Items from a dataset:
########################################
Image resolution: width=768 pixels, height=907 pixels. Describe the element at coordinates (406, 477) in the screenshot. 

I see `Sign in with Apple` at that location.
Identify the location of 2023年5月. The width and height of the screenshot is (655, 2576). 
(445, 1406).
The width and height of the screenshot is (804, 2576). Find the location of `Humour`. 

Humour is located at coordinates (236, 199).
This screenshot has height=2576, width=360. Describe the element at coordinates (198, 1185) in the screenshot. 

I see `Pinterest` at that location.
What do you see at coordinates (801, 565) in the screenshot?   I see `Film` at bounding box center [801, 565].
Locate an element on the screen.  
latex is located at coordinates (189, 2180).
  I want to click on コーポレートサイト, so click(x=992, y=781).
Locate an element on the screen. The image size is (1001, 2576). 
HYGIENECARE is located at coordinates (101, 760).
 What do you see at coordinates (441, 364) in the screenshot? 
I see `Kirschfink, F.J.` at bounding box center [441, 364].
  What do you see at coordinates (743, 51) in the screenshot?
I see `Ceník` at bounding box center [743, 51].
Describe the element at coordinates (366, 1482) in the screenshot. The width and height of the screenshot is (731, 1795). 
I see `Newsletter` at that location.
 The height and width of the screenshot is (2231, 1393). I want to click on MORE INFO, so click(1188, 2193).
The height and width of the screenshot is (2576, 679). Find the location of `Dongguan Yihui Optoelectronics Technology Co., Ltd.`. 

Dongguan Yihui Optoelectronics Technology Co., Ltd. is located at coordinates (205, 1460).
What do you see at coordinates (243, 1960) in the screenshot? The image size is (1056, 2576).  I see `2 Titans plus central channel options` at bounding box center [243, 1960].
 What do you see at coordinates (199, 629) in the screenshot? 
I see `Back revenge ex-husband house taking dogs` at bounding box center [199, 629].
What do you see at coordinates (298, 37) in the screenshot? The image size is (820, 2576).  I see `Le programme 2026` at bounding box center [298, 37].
########################################
• _Work to complete_: Each line from the one containing "What do you see at coordinates (199, 629)" to the last line above must be returned exactly, and no line outside that range.

• _Result of this task_:
 What do you see at coordinates (199, 629) in the screenshot? 
I see `Back revenge ex-husband house taking dogs` at bounding box center [199, 629].
What do you see at coordinates (298, 37) in the screenshot? The image size is (820, 2576).  I see `Le programme 2026` at bounding box center [298, 37].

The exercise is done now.